The community had, however, fallen victim to increased tensions with other nationalities, which eventually evolved into open anti-Semitism. During the 1821 anti-Jewish riots in Odesa, which occurred after the death of the Greek Orthodox patriarch in Constantinople, 14 Jews were killed. Overall, the pogroms in Odesa were carried out in 1821, 1859, 1871, 1881, and 1905, although the Jewish Encyclopedia does not count the 1821 riot as an instance of such. The term became common after a wave of large-scale anti-Jewish violence swept the southern Russian Empire, including Ukraine, between 1881 and 1884, incited by rumours blaming Jews for the assassination of Alexander II. 

Additionally, the May Laws of 1882 gave impetus to political activism among Russian Jews and mass emigration. More than two million Jews fled Russia between 1881 and 1920, the vast majority emigrating to the United States and the Ottoman region that became Palestine, and the city became an important base of support for Zionism.

In 1882, members of Bilu and Hovevei Zion made what came to be known as the First Aliyah to Palestine, then a part of the Ottoman Empire. Initially, these organizations were not official, and to attain a legally recognized framework, a Jewish organization had to be registered as a charity in various European countries; American Jews provided most of the funding. After arduous negotiations, the Russian government approved the establishment of the Society for the Support of Jewish Farmers and Artisans in Syria and Palestine, also known as the Odesa Committee, in early 1890. It was based in Odesa, headed by Leon Pinsker, and dedicated to practical aspects of establishing Jewish agricultural settlements in Palestine. The Tsarist government also sporadically encouraged Jewish emigration. Before the First Zionist Congress in 1897, the Odesa Committee counted over 4,000 members. When the Zionist Organization was founded in 1897, most of the Hovevei Zion societies joined it. The Odesa Committee continued to function until it was closed in 1913. 

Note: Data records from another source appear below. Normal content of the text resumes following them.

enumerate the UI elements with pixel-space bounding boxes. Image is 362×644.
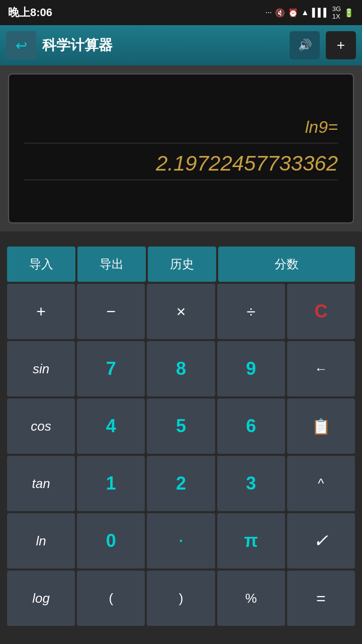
- 3-button[interactable]: 3: [217, 456, 285, 511]
- display-area: ln9= 2.19722457733362: [0, 65, 362, 231]
- status-bar: 晚上8:06 ··· 🔇 ⏰ ▲ ▌▌▌ 3G1X 🔋: [0, 0, 362, 25]
- 8-button[interactable]: 8: [147, 341, 215, 396]
- multiply-button[interactable]: ×: [147, 284, 215, 339]
- 7-button[interactable]: 7: [77, 341, 145, 396]
- dot-button[interactable]: ·: [147, 513, 215, 569]
- log-button[interactable]: log: [7, 571, 75, 626]
- history-button[interactable]: 历史: [148, 247, 216, 282]
- result-line: 2.19722457733362: [24, 151, 338, 180]
- top-row: 导入 导出 历史 分数: [7, 247, 355, 282]
- clear-button[interactable]: C: [287, 284, 355, 339]
- cos-button[interactable]: cos: [7, 398, 75, 454]
- status-icons: ··· 🔇 ⏰ ▲ ▌▌▌ 3G1X 🔋: [265, 5, 354, 20]
- equals-button[interactable]: =: [287, 571, 355, 626]
- lparen-button[interactable]: (: [77, 571, 145, 626]
- sin-button[interactable]: sin: [7, 341, 75, 396]
- 2-button[interactable]: 2: [147, 456, 215, 511]
- add-icon: +: [337, 37, 345, 53]
- 9-button[interactable]: 9: [217, 341, 285, 396]
- sound-icon: 🔊: [298, 39, 312, 52]
- minus-button[interactable]: −: [77, 284, 145, 339]
- percent-button[interactable]: %: [217, 571, 285, 626]
- 4-button[interactable]: 4: [77, 398, 145, 454]
- signal-dots: ···: [265, 8, 272, 17]
- expression-line: ln9=: [24, 117, 338, 143]
- export-button[interactable]: 导出: [77, 247, 146, 282]
- plus-button[interactable]: +: [7, 284, 75, 339]
- mute-icon: 🔇: [275, 8, 285, 18]
- wifi-icon: ▲: [301, 8, 309, 17]
- pi-button[interactable]: π: [217, 513, 285, 569]
- network-type: 3G1X: [332, 5, 341, 20]
- back-icon: ↩: [16, 37, 27, 54]
- 5-button[interactable]: 5: [147, 398, 215, 454]
- battery-icon: 🔋: [344, 8, 354, 18]
- back-button[interactable]: ↩: [6, 31, 36, 59]
- divide-button[interactable]: ÷: [217, 284, 285, 339]
- power-button[interactable]: ^: [287, 456, 355, 511]
- spacer: [0, 231, 362, 247]
- backspace-button[interactable]: ←: [287, 341, 355, 396]
- add-button[interactable]: +: [326, 31, 356, 59]
- copy-button[interactable]: 📋: [287, 398, 355, 454]
- alarm-icon: ⏰: [288, 8, 298, 18]
- tan-button[interactable]: tan: [7, 456, 75, 511]
- signal-bars: ▌▌▌: [312, 8, 329, 17]
- rparen-button[interactable]: ): [147, 571, 215, 626]
- calc-grid: + − × ÷ C sin 7 8 9 ← cos 4 5 6 📋 tan 1 …: [7, 284, 355, 626]
- sound-button[interactable]: 🔊: [290, 31, 320, 59]
- import-button[interactable]: 导入: [7, 247, 75, 282]
- keypad-area: 导入 导出 历史 分数 + − × ÷ C sin 7 8 9 ← cos 4 …: [0, 247, 362, 633]
- ln-button[interactable]: ln: [7, 513, 75, 569]
- display-inner: ln9= 2.19722457733362: [8, 73, 354, 223]
- 0-button[interactable]: 0: [77, 513, 145, 569]
- 1-button[interactable]: 1: [77, 456, 145, 511]
- app-title: 科学计算器: [42, 36, 284, 55]
- enter-button[interactable]: ✓: [287, 513, 355, 569]
- 6-button[interactable]: 6: [217, 398, 285, 454]
- fraction-button[interactable]: 分数: [218, 247, 355, 282]
- title-bar: ↩ 科学计算器 🔊 +: [0, 25, 362, 65]
- status-time: 晚上8:06: [8, 5, 52, 20]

Despite the efforts to promote Zionism and subsequent emigration, however, the share of Jews in the population of Odesa remained fairly constant, at about 35%. Even after World War I and the Russian Civil War, there were more than 150,000 Jews in Odesa, constituting 36.7% of the total population.

Second World War and beyond
 

During the Second World War, Odesa was attacked by the combined forces of Romanian and German troops in August 1941. Following the 73-day Siege of Odesa, the city was captured and put under Romanian administration, becoming the capital of the Transnistria Governorate. On 23 October, with the arrival of Axis forces in the city, an order was issued directing all people of Jewish origin to report to the village of Dalnyk the following day; around 5,000 Jews obeyed. The first 50 people were brought to the anti-tank ditch and shot by the commander of the 10th machine-gun battalion, Lieutenant-Colonel Nicolae Deleanu. Between 5,000 and 10,000 Jews were killed and many were taken hostage. During the first week of the Romanians' stay in Odesa, the city lost about 10% of its population. 

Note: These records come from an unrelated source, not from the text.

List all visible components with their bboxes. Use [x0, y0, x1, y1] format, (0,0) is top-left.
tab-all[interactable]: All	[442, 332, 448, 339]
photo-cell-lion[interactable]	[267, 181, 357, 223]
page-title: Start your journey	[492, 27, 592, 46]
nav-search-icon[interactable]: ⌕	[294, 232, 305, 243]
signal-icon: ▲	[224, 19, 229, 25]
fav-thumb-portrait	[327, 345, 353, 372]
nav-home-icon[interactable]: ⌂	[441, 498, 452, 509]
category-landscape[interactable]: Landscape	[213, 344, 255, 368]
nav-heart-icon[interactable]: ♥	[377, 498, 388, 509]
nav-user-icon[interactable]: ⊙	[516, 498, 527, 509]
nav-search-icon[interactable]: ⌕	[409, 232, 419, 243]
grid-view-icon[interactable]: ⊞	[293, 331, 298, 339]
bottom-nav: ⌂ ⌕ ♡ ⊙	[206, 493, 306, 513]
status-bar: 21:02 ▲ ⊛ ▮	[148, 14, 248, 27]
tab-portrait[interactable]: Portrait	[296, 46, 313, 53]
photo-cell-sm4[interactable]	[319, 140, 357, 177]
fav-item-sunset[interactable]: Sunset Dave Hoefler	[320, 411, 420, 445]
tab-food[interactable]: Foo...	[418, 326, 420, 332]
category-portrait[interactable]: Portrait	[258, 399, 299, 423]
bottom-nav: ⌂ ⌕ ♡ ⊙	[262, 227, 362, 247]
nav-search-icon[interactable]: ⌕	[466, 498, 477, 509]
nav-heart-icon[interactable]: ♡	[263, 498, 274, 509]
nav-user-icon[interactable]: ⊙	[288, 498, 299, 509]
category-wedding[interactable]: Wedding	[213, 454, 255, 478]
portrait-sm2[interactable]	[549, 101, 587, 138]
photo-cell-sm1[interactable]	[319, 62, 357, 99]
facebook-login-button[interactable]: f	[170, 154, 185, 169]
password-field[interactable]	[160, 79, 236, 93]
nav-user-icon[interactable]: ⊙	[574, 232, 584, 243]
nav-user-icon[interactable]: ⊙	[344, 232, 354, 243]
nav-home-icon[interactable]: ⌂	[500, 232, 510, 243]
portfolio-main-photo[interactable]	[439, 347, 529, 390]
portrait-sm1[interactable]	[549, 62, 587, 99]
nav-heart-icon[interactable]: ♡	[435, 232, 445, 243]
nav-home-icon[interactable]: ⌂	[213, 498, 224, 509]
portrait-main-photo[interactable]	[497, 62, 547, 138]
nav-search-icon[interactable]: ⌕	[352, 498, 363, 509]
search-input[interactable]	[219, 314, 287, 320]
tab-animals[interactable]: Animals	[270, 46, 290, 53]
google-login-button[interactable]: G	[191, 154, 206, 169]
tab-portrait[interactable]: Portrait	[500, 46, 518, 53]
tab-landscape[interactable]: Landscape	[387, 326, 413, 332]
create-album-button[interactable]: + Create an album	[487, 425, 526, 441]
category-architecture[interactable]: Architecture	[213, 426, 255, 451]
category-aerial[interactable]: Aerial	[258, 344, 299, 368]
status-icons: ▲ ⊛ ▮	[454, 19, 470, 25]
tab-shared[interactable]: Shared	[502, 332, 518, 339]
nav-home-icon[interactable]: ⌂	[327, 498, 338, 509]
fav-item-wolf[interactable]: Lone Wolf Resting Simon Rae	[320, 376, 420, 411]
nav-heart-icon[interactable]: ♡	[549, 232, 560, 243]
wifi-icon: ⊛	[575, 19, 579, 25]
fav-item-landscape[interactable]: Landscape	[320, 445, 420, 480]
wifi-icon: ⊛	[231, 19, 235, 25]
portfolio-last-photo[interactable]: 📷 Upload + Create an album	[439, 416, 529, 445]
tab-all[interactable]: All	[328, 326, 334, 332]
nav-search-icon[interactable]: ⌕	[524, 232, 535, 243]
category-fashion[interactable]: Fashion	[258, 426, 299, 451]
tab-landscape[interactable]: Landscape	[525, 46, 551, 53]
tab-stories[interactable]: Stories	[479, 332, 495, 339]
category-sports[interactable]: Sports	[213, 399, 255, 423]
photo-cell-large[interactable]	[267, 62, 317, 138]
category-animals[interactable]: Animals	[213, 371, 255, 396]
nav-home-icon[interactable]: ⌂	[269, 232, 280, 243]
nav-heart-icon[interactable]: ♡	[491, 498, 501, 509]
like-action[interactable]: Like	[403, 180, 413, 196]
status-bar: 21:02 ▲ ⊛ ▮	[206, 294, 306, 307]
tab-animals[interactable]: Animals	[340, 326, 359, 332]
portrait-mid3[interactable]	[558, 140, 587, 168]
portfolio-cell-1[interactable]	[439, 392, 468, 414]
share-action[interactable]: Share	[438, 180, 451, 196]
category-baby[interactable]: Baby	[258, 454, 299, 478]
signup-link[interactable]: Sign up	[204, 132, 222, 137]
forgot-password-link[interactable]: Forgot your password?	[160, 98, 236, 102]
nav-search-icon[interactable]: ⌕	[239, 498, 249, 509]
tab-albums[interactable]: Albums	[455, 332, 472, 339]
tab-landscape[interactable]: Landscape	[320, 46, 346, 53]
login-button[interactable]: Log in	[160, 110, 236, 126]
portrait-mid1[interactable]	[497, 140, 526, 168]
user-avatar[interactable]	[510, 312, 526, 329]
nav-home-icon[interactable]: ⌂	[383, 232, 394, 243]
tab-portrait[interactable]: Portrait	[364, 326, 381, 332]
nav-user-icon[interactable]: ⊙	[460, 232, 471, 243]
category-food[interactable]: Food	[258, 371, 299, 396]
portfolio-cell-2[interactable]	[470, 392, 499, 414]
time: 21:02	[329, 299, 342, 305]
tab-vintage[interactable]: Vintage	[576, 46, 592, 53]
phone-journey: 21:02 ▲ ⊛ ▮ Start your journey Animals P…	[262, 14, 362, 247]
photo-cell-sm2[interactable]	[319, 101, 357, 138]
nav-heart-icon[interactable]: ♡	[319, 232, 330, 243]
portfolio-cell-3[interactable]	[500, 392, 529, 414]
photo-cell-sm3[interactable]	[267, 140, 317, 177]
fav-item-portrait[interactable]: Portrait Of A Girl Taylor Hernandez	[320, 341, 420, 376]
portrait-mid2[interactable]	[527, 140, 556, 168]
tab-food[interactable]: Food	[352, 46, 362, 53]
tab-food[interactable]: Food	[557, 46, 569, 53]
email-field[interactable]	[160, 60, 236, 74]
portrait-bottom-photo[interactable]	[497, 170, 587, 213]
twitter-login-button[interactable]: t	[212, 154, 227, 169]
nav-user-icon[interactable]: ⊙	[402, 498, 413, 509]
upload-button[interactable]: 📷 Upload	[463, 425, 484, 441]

Approximately 25,000 Odesan Jews were murdered on the outskirts of the city and over 35,000 deported; this came to be known as the Odesa massacre. Most of the atrocities were committed during the first six months of the occupation and perpetrated by Einsatzgruppen death squads. By 17 October 1941, 80% of the 210,000 Jews in the region had been killed. This was in contrast to Jews in Romania proper, where the majority survived. 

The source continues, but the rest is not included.